“So far as regards our work, you certainly are,” she admitted. “Outside it, I do not think that we could ever have much to say to one another.”

“Why not?” he objected, a little sharply. “We’re as close together in our work and aims as any two people could be. Perhaps,” he went on, after a moment’s hesitation and a careful glance around, “I ought to take you into my confidence as regards my personal position.”

“I am not inviting anything of the sort,” she observed, with faint but wasted sarcasm.

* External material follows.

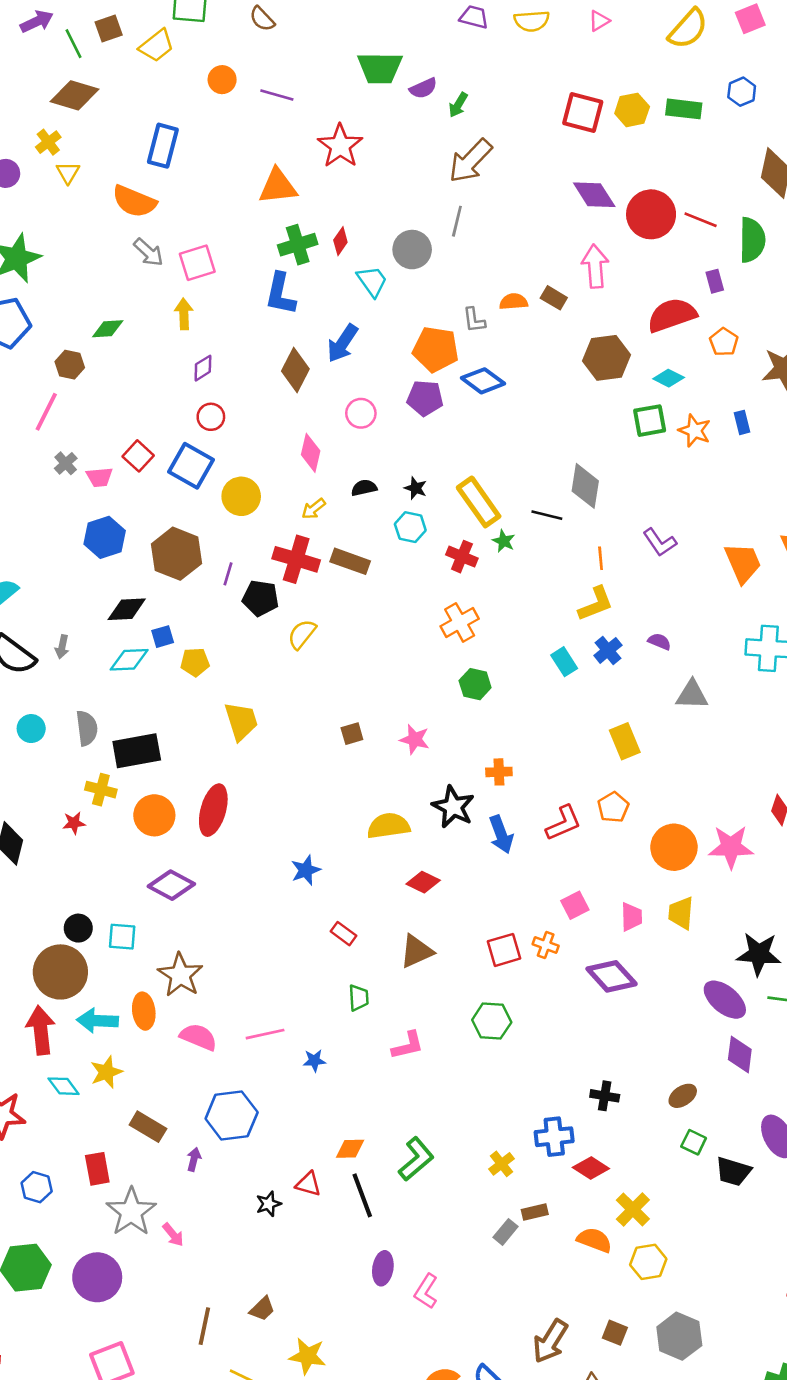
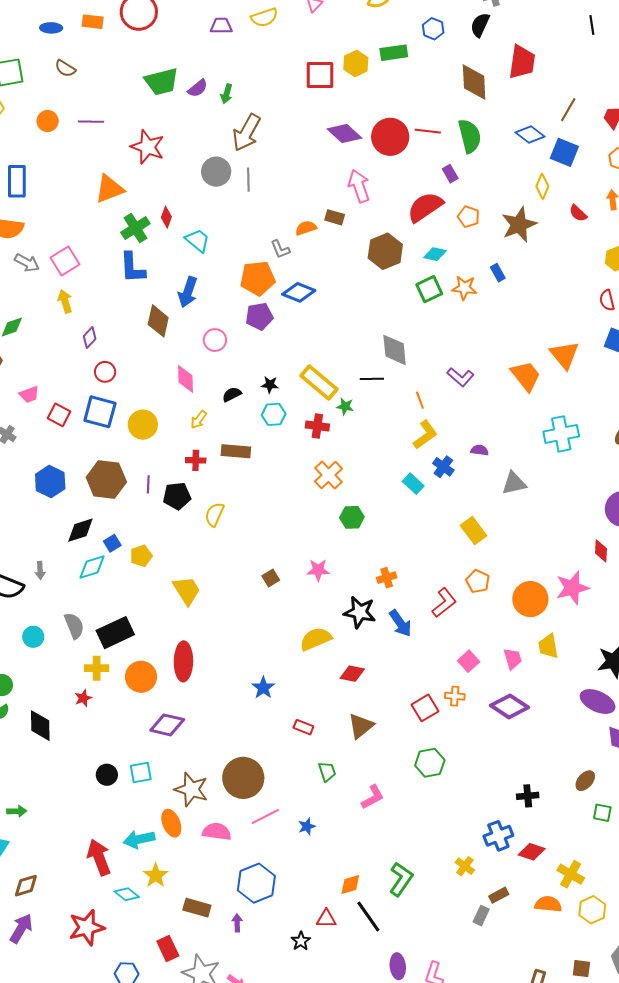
gray circle: (412, 250) -> (216, 172), moved
pink trapezoid: (100, 477) -> (29, 394), moved
red cross: (296, 559) -> (196, 460), size x0.6
brown circle: (60, 972) -> (243, 778), moved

“You know me, of course,” he went on, “only as the late manager of a firm of timber merchants and the present elected representative of the allied Timber and Shipbuilding Trades Unions. What you do not know”—a queer note of triumph stealing into his tone “is that I am a wealthy man.”

She raised her eyebrows.

“I imagined,” she remarked, “that all Labour leaders were like the Apostles—took no thought for such things.”

“One must always keep one’s eye on the main chance; Miss Abbeway,” he protested, “or how would things be when one came to think of marriage, for instance?”

“Where did your money come from?” she asked bluntly.

Her question was framed simply to direct him from a repulsive subject. His embarrassment, however, afforded her food for future thought.

“I have saved money all my life,” he confided eagerly. “An uncle left me a little. Lately I have speculated—successfully. I don’t want to dwell on this. I only wanted you to understand that if I chose I could cut a very different figure—that my wife wouldn’t have to live in a suburb.”